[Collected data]
---+---
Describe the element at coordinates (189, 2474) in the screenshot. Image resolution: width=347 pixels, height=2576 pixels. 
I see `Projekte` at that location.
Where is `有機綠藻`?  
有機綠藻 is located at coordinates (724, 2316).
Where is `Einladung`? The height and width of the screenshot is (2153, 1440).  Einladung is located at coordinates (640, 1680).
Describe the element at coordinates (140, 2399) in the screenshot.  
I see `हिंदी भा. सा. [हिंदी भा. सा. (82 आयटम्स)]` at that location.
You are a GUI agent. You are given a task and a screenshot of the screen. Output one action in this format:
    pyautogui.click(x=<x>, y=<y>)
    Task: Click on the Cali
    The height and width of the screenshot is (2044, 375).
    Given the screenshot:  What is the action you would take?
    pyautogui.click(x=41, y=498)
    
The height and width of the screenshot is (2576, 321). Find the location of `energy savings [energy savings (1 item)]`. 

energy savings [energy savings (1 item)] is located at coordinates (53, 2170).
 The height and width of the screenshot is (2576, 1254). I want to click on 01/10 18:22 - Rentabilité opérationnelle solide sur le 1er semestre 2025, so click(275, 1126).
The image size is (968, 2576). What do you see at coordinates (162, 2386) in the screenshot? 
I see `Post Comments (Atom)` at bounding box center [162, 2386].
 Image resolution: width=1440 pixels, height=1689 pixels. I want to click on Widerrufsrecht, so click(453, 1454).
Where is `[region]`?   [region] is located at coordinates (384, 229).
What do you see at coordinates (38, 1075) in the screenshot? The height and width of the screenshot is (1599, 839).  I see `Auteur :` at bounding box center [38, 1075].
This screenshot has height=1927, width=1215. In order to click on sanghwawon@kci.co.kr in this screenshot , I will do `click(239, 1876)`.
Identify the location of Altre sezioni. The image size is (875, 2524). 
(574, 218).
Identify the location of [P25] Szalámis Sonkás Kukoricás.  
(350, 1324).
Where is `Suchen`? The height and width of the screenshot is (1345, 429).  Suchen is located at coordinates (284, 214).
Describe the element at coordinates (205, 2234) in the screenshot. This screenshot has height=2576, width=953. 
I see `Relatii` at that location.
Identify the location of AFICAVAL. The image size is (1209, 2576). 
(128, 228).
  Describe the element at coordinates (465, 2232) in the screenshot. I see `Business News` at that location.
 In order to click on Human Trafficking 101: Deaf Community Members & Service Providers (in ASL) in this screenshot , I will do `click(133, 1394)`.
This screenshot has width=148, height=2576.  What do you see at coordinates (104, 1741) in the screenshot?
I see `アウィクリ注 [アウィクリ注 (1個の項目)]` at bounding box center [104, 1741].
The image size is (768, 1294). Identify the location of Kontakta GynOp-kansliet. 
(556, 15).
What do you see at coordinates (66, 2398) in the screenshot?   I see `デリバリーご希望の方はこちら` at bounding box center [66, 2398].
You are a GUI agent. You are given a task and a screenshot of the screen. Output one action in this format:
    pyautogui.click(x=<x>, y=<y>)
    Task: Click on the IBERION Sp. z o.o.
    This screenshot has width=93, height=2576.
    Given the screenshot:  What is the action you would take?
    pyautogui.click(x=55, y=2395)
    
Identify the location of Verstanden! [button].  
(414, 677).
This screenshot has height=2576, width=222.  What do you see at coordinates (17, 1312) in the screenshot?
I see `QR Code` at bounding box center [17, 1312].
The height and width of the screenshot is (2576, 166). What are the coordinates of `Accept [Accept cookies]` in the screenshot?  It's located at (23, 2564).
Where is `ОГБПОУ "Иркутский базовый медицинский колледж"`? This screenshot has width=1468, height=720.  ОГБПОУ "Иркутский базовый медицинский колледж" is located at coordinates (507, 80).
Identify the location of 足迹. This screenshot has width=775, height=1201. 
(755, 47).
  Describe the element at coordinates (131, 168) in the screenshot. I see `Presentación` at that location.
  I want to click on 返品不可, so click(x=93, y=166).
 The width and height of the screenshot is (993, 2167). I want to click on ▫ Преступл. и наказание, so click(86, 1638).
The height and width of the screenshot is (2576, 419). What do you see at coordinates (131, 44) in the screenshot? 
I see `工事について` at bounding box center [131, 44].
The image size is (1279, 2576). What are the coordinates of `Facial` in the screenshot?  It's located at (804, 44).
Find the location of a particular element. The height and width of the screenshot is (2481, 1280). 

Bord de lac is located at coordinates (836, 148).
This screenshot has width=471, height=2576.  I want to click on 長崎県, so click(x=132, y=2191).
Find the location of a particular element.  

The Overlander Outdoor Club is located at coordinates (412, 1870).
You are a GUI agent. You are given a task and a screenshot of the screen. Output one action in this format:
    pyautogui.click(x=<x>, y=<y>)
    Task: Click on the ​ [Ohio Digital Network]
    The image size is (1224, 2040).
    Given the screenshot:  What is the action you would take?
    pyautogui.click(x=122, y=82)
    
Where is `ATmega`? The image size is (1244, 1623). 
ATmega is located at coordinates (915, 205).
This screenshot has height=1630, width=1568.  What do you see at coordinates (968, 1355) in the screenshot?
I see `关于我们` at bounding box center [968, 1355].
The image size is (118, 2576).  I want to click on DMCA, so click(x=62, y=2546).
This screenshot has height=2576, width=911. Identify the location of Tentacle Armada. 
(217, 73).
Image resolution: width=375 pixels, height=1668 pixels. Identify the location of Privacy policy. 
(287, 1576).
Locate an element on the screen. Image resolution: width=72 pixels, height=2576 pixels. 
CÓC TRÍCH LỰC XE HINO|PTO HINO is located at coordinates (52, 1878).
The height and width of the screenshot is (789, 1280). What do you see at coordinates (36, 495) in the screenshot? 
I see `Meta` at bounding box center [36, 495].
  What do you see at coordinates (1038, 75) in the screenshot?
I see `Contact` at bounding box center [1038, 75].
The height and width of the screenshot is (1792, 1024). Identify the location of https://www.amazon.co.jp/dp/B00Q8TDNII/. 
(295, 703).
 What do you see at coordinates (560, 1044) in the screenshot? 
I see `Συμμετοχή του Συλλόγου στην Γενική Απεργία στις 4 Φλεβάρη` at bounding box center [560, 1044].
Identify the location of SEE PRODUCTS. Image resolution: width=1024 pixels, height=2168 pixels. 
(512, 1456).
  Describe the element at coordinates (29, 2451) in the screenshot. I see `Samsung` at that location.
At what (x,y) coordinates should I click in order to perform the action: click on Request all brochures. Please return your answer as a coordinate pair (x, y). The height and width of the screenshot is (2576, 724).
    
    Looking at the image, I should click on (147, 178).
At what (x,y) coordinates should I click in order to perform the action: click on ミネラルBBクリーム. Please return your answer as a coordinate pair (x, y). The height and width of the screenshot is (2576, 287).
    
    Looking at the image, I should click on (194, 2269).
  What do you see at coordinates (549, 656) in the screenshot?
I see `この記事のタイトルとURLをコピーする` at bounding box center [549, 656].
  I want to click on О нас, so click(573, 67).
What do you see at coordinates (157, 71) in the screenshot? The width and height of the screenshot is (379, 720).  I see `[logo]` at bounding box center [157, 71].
---+---
WORK TASK: Your answer should consist only of the lines above between the line holding "This screenshot has width=148, height=2576." and the line holding "This screenshot has width=93, height=2576.", inclusive, each transcribed exactly.

RESPONSE TO THIS TASK:
This screenshot has width=148, height=2576.  What do you see at coordinates (104, 1741) in the screenshot?
I see `アウィクリ注 [アウィクリ注 (1個の項目)]` at bounding box center [104, 1741].
The image size is (768, 1294). Identify the location of Kontakta GynOp-kansliet. 
(556, 15).
What do you see at coordinates (66, 2398) in the screenshot?   I see `デリバリーご希望の方はこちら` at bounding box center [66, 2398].
You are a GUI agent. You are given a task and a screenshot of the screen. Output one action in this format:
    pyautogui.click(x=<x>, y=<y>)
    Task: Click on the IBERION Sp. z o.o.
    This screenshot has width=93, height=2576.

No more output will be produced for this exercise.